TÜİK’in Kasım ayına ilişkin sanayi üretim verisine göre pandemi sürecinden bu yana ilk kez yıllık bazda bir önceki yılın aynı dönemine göre 1,3 daralma yaşandığı görüldü. Sanayi üretiminin öncü göstergesi olan PMI’ın 9 aydır 50 eşik değerinin altında kalması da aslında bu daralmanın bir göstergesi idi. Ayrıca politika faizi ile kredi faizleri arasındaki makasın genişlemesine bağlı olarak banka kredi faizlerinin yüksekliği, işletme sermayesindeki pahalılık, seçim konjonktürünün yarattığı belirsizlik, ihracat pazarlarındaki daralma ve makro ihtiyati tedbirler bağlamında getirilen yükümlülükler sanayi üretimindeki azalmanın nedenleri olarak sıralanabilir. Tüm bunlara ek olarak ihracat iklim endeksi değerinin de aralıkta 48,5 değerinde gelmesi Türk imalatçılarının ihracat koşullarındaki yavaşlamanın sürdüğü sinyalini verdi.
Dün de cari açık verisi geldi. Buna göre Kasım ayında 12 aylık cari açığın 45 milyar doları geçtiği ayrıca 899 milyon dolarlık net hata noksan girişinin olduğu belirtildi. Karar alıcılar tarafından çok sık dile getirilen cari fazla kulağa hoş geliyor ama görülüyor ki bir ütopya olarak kalmaya devam edecek.

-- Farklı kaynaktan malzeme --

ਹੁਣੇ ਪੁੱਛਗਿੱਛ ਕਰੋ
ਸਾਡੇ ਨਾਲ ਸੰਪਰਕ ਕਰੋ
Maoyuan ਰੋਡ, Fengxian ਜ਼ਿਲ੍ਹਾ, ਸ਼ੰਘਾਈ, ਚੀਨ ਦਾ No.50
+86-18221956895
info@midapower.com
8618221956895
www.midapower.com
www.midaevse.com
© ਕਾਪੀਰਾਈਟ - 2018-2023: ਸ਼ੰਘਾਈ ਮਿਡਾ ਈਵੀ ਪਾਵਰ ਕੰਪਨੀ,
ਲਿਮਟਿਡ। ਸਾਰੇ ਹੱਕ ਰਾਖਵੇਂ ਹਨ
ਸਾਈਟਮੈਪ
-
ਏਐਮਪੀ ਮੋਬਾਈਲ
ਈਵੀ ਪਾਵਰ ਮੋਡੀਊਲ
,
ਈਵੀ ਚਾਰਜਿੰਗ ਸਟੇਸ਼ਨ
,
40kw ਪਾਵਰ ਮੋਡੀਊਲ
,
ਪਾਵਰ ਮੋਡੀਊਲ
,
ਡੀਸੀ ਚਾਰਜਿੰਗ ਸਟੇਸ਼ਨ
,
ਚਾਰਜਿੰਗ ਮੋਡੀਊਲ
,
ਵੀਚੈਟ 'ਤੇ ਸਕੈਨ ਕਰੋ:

TCMB’nin 30 Aralık’ta açıkladığı 2023 yılı para politikası çerçevesinde liralaşma stratejisinin güçlendirileceği, mevduatta yüzde 60’lık liralaşma hedefinin olduğu, APİ kanalıyla fonlamanın payının kademeli bir şekilde artırılacağı, TL cinsinden sabit getirili menkul kıymet tesisinin sürdürüleceği, var olan swap anlaşmalarına ek olarak, diğer ülke merkez bankaları ile de swap anlaşmasının imzalanmasına yönelik görüşmelere devam edileceği ve enflasyon hedeflemesinin yüzde 5 olarak kalacağı vurgulanmıştı. Nitekim bu açıklamanın hemen ardından faktöring şirketlerine de TL cinsinden faktöring alacaklarına uyguladıkları faiz oranına göre menkul kıymet tesisi yükümlülüğü getirildi. Ayrıca yine liralaşma stratejisi bağlamında bankaların menkul kıymet tesis oranı da yüzde 5’ten yüzde 10’a yükseltildi. Böylece bankaların yabancı para yükümlülüklerinin bilanço dışına çıkarılması sınırlanarak menkul kıymet uygulama oranları yeniden düzenlendi.

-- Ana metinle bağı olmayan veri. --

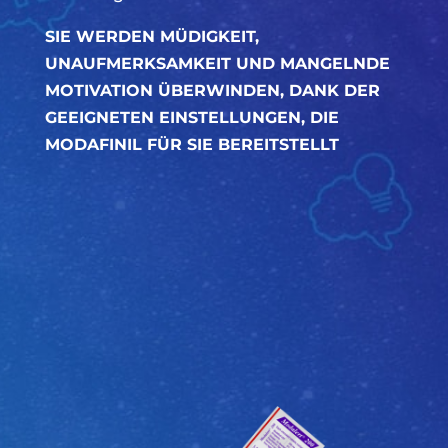
SIE WERDEN MÜDIGKEIT,
UNAUFMERKSAMKEIT UND MANGELNDE
MOTIVATION ÜBERWINDEN, DANK DER
GEEIGNETEN EINSTELLUNGEN, DIE
MODAFINIL FÜR SIE BEREITSTELLT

Görüldüğü üzere mevcut makro verilere rağmen genişletici para politikası ve liralaşma politikası sürerken, diğer yandan da iç talebi destekleyen vergi affı, asgari ücret, memur ve emeklilere yapılan zamlar, EYT kararı, orta gelir konut kampanyasına ek olarak esnafa desteğin 50 milyar TL’den 150 milyar TL’ye çıkarılması, çiftçiye yeni kredi paketi ve dün açıklanan yeni KGF ve yatırım destek paketleri gibi uygulamalarla mali disiplinden de uzaklaşılıyor. Bu uygulamaların enflasyon üzerinde yukarı yönlü yaratacağı etkiye rağmen enflasyonu önlemeye yönelik adımların yine makro ihtiyati tedbirlerle sınırlı kaldığı, enflasyonun denetimle, fiyat kontrolleri ve yasaklamalarla baskılandığı ve marketlerin fiyatları sabit tutmaya zorlandığı görülüyor.
Ancak tüm uygulamalara rağmen makro veriler de gösteriyor ki rekabetçi kur politikası ile yola devam edildiği sürece ödenen bedel de gün geçtikçe ağırlaşıyor.